November Permits Show Housing Continues to Improve in Metro Area

Housing production continues to outpace the years since 2008 in cities across the Greater Kansas City Metropolitan Area. The trend through November continues up as reflected in the monthly average of single family permits. In 2012 that average was 274 compared to 2011 with 192, 2010 with 207, 2009 with 180, and 2008 with 269. Single family permits in November were higher than the yearly average to date and totaled 283 for the best November since 2007. Multi-family housing production continued to climb with 332 permits of which 302 were in Grain Valley, Missouri and 30 in Paola, Kansas, according to the Home Builders Association of Greater Kansas City’s (HBA) monthly Residential Building Permit Statistics report.

“The Metro area has avoided the slide that occurred in the fourth quarter of the last three years,” said Executive Vice President Sara Corless. “By all accounts the home building industry is continuing to improve which is an important signal of stability amidst the slowly emerging recovery. The main thing that’s still limiting progress is the difficulty that potential buyers continue to experience with regard to overly tight mortgage qualifying standards.”

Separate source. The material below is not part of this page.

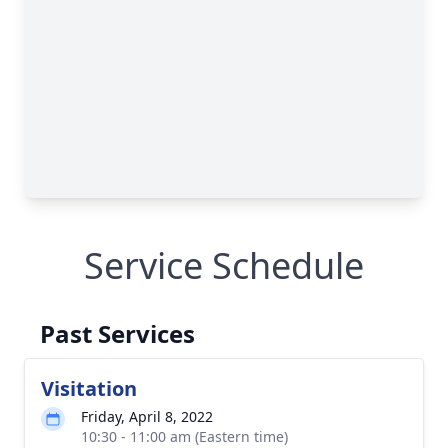
Service Schedule
Past Services
Visitation
Friday, April 8, 2022
10:30 - 11:00 am (Eastern time)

The share of new permits per county has remained relatively unchanged since 2011 with Johnson County at 38 percent, Clay County at 20 and Jackson County with 18 percent. Platte County’s number of permits issued has the highest percentage increase doubling over last year with 314 permits in 2012 compared to 157 in 2011. Cities in the top ten year to date include Kansas City, Missouri with 567, Olathe with 397, Overland Park with 332, Lee’s Summit with 258, Platte County with 153, Shawnee with 129, Lenexa with 114, Kansas City, Kansas with 100, Blue Springs with 82, and Leawood with 68.